GEOFFREY LEAN: Failing water giants are making us a Septic Isle

GEOFFREY LEAN: Failing water giants are making us a Septic Isle

10/05/2021

GEOFFREY LEAN: Failing water giants are making us a Septic Isle

Yet again our sceptred isle has been turned into a septic one. Shakespeare’s ‘precious stone set in the silver sea’ is once more being lapped by stinking sewage.

Last weekend, Southern Water – notorious even in the disgracefully dirty water industry – pumped raw sewage out of more than half its outlets around the South East coast, soiling clear water and beautiful beaches from the Isle of Wight to Kent. 

In places, the discharges continued for more than 40 hours.

This latest episode is no isolated outrage. Last year, shockingly, there were more than 400,000 such incidents involving streams, rivers and the sea around the country, lasting a staggering three million hours.

Last weekend, Southern Water pumped raw sewage out of more than half its outlets around the South East coast, soiling clear water from the Isle of Wight to Kent (stock image)

This appalling record is the result of decades of failure by the water companies to clean up their act – despite raking in vast profits – and a light-touch approach by the authorities designed to regulate them.

Some of the pollution is from sewage works, but most gushes from overflow pipes which are only supposed to release such filth in ‘exceptional’ circumstances.

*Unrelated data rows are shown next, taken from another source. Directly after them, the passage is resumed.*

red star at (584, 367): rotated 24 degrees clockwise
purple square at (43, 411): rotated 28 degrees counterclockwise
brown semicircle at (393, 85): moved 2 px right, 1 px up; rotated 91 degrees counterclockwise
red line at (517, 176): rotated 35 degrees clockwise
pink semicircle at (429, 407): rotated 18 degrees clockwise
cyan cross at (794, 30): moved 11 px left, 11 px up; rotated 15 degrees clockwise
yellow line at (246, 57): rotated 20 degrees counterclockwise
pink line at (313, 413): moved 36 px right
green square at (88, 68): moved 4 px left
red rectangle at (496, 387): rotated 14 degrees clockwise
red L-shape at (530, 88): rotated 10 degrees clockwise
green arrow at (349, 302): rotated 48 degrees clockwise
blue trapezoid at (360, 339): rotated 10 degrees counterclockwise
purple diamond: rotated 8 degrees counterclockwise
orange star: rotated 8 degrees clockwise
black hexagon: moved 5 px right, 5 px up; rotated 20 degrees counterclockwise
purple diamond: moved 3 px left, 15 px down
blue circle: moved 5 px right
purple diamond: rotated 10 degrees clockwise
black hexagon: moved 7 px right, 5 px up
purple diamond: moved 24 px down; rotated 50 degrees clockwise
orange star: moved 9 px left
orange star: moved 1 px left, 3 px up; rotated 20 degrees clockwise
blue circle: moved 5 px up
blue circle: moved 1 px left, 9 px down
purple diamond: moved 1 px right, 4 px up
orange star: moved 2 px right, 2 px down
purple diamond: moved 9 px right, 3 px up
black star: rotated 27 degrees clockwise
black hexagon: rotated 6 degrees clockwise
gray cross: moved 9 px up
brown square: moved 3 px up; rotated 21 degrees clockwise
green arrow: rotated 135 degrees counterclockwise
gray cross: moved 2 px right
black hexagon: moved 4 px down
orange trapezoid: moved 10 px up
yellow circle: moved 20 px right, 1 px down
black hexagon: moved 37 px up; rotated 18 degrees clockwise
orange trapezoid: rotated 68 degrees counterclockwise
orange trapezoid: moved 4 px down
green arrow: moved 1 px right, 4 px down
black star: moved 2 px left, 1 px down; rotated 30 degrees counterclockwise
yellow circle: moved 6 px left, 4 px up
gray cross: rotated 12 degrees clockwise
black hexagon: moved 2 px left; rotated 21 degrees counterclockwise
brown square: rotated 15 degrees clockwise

Southern Water’s action will raise a special stink since, less than three months ago, it was fined £90million after pleading guilty to 51 charges of releasing raw sewage in the ‘worst case brought by the Environment Agency in its history’.

The prosecution claimed that this was done ‘deliberately’ because ‘it was a far cheaper alternative than to properly treat it’ and that, as a result, the company – ultimately owned by American, Australian and British investment funds – had reaped ‘considerable financial advantage’.

The court heard that the discharges – which caused ‘very considerable environmental damage’ – were ‘known about and permitted at a high level in the company’, and yet, despite this, it had failed even to report them to the Environment Agency.

The judge, Mr Justice Johnson, noted Southern had previously been fined ‘substantial amounts for similar offences’ but there was ‘no evidence’ it ‘took any notice’, adding: ‘Its offending simply continued.’

Less than three months ago, Southern Water was fined £90million after pleading guilty to 51 charges of releasing raw sewage (stock image)

There are few signs it has changed its ways since. Even before last weekend’s desecration of coastal bathing spots, Southern’s record had shown no sign of improvement.

During the months since Mr Justice Johnson’s judgment, ‘black sludge’ has fouled beaches at Pagham, Elmer, Aldwick and Bognor, for example, and ‘soggy toilet paper’ has covered the Pocket Nature Reserve near Maidstone after a spill. 

Sewage has even been pumped into Hampshire’s Pillhill Brook chalk stream, a habitat described as ‘unique’ by the World Wide Fund for Nature.

Meanwhile, Chichester Harbour, supposedly one of the country’s most protected marine environments, has had so much sewage pumped into it this year that it is said to be nearing ‘catastrophe’ status.

Shamefully, the company has set itself a deadline of 2040 to eliminate pollution incidents – almost two decades away. 

Last year it made more than £138million profit, down from more than £212million in 2019 mainly because of fines. Despite this, its chief executive picked up a £550,900 bonus on top of his £435,000 pay packet.

This summer the Sydney-based Macquarie Group bought a majority stake in Southern for £1billion. Dubbed ‘the vampire kangaroo’, it is notorious for having previously extracted millions of pounds of dividends from Thames Water.

And this is part of a pattern across the industry. When the water companies were privatised three decades ago, ministers promised they would not fall into foreign hands. By 2013, most had.

Privatisation was supposed to help water companies raise funds to invest in cleaning up. Instead they prioritised increasing dividends, paying out £56billion to shareholders while racking up £51billion in debt.

Now 53 per cent of British rivers are in a poor state, largely because of sewage discharges. 

Only 14 per cent are in good ecological condition, and none have ‘good’ chemical status. We have been left, literally, in the s**t. It has to stop.